This browser is not actively supported anymore. For the best passle experience, we strongly recommend you upgrade your browser.
Join our Mailing List

JOIN OUR MAILING LIST

The latest news from Devonshires, sent to you direct.

Join our mailing list and find out what we’re up to and what we think about recent events and future possibilities.

SIGN UP
| 3 minutes read

Employment & Pensions Blog: The Dismissal and Re-engagement Code of Practice comes into force on 18 July 2024

An Order was recently made to bring the statutory Code of Practice on Dismissal and Re-engagement (the Code) into force on 18 July 2024. This blog is a helpful reminder for employers in understanding the Code and what this will mean for them in practice.

Background 

The concept of dismissal and re-engagement (which is also commonly referred to as 'fire and re-hire') was brought to the attention of the media following P&O's dismissal of around 800 employees without consultation. This along with ACAS' advice and concerns prompted the Government to conduct a consultation which resulted in this statutory Code being published. The aim of the Code is to provide practical guidance to employers when they are considering making changes to employees’ terms and conditions, where they are intending to dismiss and re-engage employees to implement the changes. It is also very clear in the Code that dismissal and re-engagement should only be used as a last resort, and forces employers to adequately consult and consider alternatives to dismissal, in a bid to ensure that employees are properly consulted and treated fairly. 

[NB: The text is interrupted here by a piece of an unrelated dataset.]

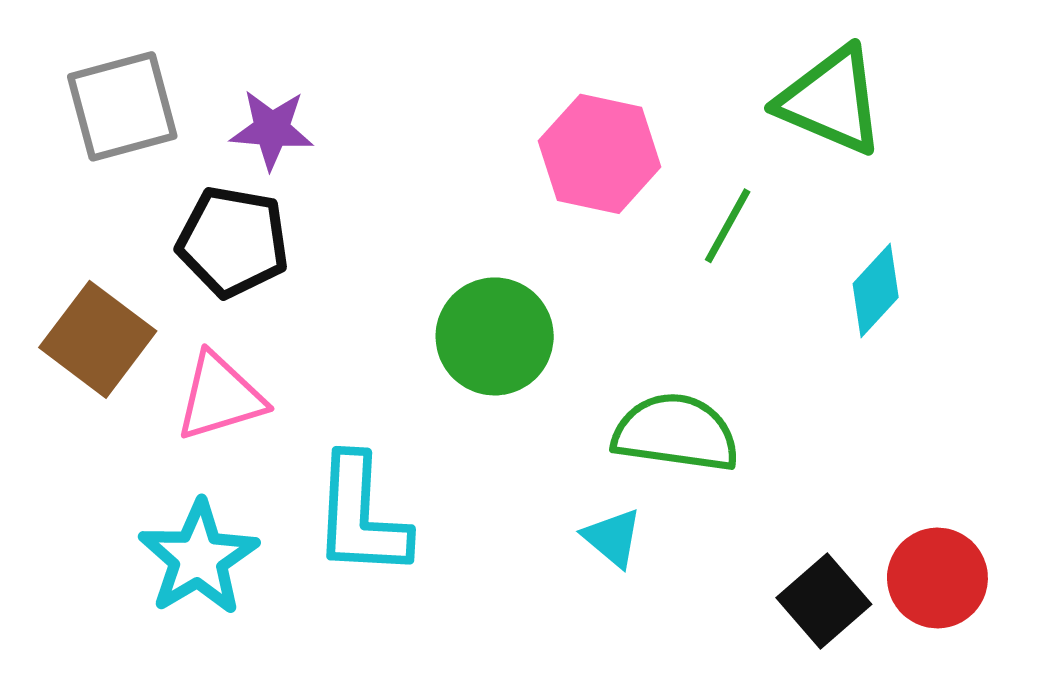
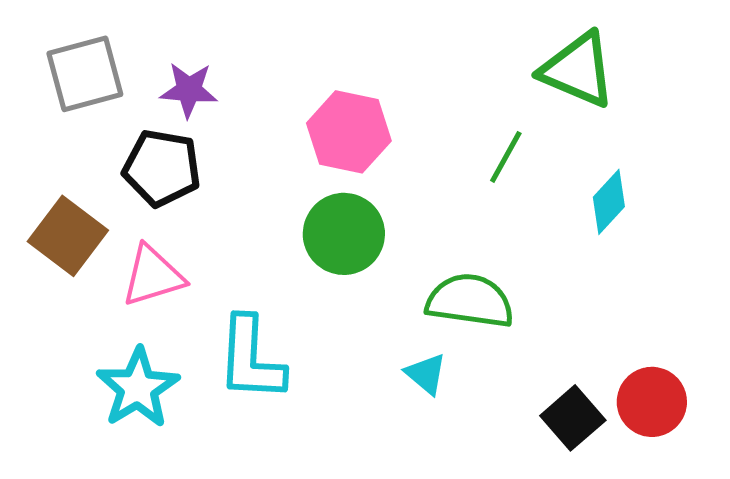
pink hexagon: (600, 154) -> (349, 132), moved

The Statutory Code of Practice 

The Code does not make it illegal for employers to dismiss and re-engage employees. However, it does provide strict considerations that employers must follow, which apply regardless of the number of employees affected. We have listed some of the key considerations below: 

  • Employers should consult for as long as reasonably possible in good faith, with a view to reaching an agreed outcome; 
  • Employers must not make a direct offer to an employee, where there is a recognised trade union, if that offer relates to a matter falling within the scope of the collective bargaining agreement (unless the collective bargaining procedure has already been exhausted); 
  • Employers should share all information with employees as soon as reasonably possible so they can understand the proposed changes, and to allow the consultation process to be more productive and make reaching an agreement more likely; 
  • Employers should not threaten dismissal as a negotiating tactic to put undue pressure on employees if the employer is not envisaging dismissal being an option. However, if the employer is considering this as an option, they should be clear about that; 
  • Employers must, if they opt for dismissal and re-engagement, give as much notice as reasonably practicable of the dismissal, dismiss the employee fairly following a fair procedure and re-engage the employee as soon as reasonably practicable. Employers are advised to contact ACAS for advice before opting for this option; and
  • Employers must, if changes to an employee's terms and conditions have been agreed, give employees a written statement of change within one month of the new terms taking effect.

Impact on Employers 

If an employee brings a claim in the Employment Tribunal and the Tribunal finds that an employer has unreasonably failed to follow the Code, they can increase any compensatory award by a maximum of 25%. It should be noted, however, that this only applies to claims listed within the Code. 

Although not specified in the Code, it is important to note that the Code will not apply if the prospect of dismissal and re-engagement has been raised by the employer with either the employee and/or their representatives before 18 July 2024. Therefore, employers anticipating projects where they may need to go through dismissal and re-engagement, may consider bringing this forward to implement it before 18 July 2024. 

Comment 

It is clear from the Code that its purpose is to prevent employers dismissing and re-engaging employees, unless absolutely necessary. Employers are therefore encouraged to be as clear as possible about the objectives and nature of the proposals, engage openly and in good faith, consider requests for further information and genuinely consider alternative proposals put forward. It would also be good practice for employers to provide information in writing, but also consider the style of communication used to avoid employees feeling excluded. To prevent claims in the Tribunal, once the Code comes into force, employers should avoid using this process unless they have genuinely taken all reasonable steps to explore alternatives to dismissal and have a justifiable reason for dismissing and re-engaging employees and have adequately documented their process.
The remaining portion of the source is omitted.